I Scare Myself
(Jawbone Press, 2017)
The lion’s share of Dan Hicks’s musical renown came during his stint, in the 1960s and 1970s, as the front man of the sometimes madcap ensemble Dan Hicks and His Hot Licks. Hicks died in early 2016. I Scare Myself, his newly published autobiography, offers a start-to-finish life story that stretches from childhood to shortly before his passing.
Hicks’s first burst of acclaim came as the drummer for the Charlatans, a ’60s San Francisco band that received plenty of critical accolades—accolades that failed, sadly, to translate into substantial commercial success. He was there at the inception of San Francisco psychedelia, present at the creation of Chet Helms’s Family Dog, the shape-shifting, seminal exploration of alternative reality that found expression in dances at the iconic Avalon Ballroom. He attended the acid-soaked Trips Festival; he was friendly with pre–Big Brother Janis Joplin. (“She was kind of a rough, tough beatnik, but she was nice, and I thought she was a good singer.”)
Hicks drew from a far range of disparate musical streams; his impetus for the creation of the Hot Licks in the late 1960s was “taking the ingredients I liked, putting them together, and seeing what came out.” The “Hot Licks” name itself was culled from a Glenn Miller song—a self-conscious harkening back to an earlier musical period. That homage proved to be a constant in the Hicks oeuvre.
Dan Hicks and His Hot Licks defied easy categorization. They were a musical agglomeration that demanded the use of the word hybrid. There was jazz. There were old-timey elements, country, Western swing, all inflected by Hicks’s abundant eccentricities. This zany eclecticism is reflected in I Scare Myself’s index, bearing entries that include Zsa Zsa Gabor, Mad magazine, Jack Benny, and Boz Scaggs, who wooed away one of Hicks’s love interests.

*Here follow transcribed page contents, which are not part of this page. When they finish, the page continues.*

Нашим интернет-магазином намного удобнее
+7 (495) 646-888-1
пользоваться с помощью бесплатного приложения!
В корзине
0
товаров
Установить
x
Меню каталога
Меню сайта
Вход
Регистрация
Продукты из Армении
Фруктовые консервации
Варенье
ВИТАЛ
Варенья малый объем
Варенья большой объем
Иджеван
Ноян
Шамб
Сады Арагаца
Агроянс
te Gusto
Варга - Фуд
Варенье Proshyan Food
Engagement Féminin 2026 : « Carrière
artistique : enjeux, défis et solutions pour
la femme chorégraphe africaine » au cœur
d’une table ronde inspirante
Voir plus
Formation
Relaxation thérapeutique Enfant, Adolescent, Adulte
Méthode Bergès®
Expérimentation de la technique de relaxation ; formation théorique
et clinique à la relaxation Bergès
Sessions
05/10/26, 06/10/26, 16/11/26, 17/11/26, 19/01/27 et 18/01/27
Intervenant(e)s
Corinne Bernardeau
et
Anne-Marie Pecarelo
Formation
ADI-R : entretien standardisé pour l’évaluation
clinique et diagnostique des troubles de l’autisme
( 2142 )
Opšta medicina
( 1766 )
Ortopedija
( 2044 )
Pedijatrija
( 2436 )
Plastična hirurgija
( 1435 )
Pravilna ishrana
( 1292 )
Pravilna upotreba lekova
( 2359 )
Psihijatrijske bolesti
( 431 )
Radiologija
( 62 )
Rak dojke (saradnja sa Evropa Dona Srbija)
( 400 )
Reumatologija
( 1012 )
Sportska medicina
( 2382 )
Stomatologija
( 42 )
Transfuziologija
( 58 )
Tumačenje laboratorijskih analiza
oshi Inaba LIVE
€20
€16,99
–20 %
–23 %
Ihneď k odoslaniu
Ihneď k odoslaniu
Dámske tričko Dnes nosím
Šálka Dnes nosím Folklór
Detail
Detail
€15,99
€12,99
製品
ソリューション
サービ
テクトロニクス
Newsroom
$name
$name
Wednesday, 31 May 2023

Zaniness—of which Hicks was never in short supply—rarely inspires respect. He was, though, a walking lexicon of the American songbook, able to discourse with knowledgeable ease on jazz, Frank Sinatra, the Grateful Dead, and anything else that crossed his ears. To borrow music critic Greil Marcus’s phraseology, Hicks was a true, passionate link to the “old, weird America.” The stoner jive of the Hot Licks was undergirded by a real musical gravitas: “[The] thing that’s kept me going is music. It’s not like, wake up, put in eight hours, go to sleep, have a hobby, and find something fun to do on the weekend. There’s none of that for me. I got a consistent thing I wanna do, a lifelong preoccupation, avocation, and motivation—there’s that thread running through my life.”
It is testament to Hicks’s virtuosity that he escaped being consigned to novelty-band purgatory. Most of the Dan Hicks and His Hot Licks output was produced by the legendary Tommy LiPuma. (LiPuma, who provides I Scare Myself’s afterword, died in early 2017, another poignant reminder of a musical era’s passing.) A natural assumption would be that Hicks never escaped cult status, but there was, somewhat surprisingly, considerable success: the cover of Rolling Stone, appearances on such mainstream fare as Johnny Carson and Flip Wilson. It was also, of course, a radically different era, in which the counterculture began infiltrating the mainstream.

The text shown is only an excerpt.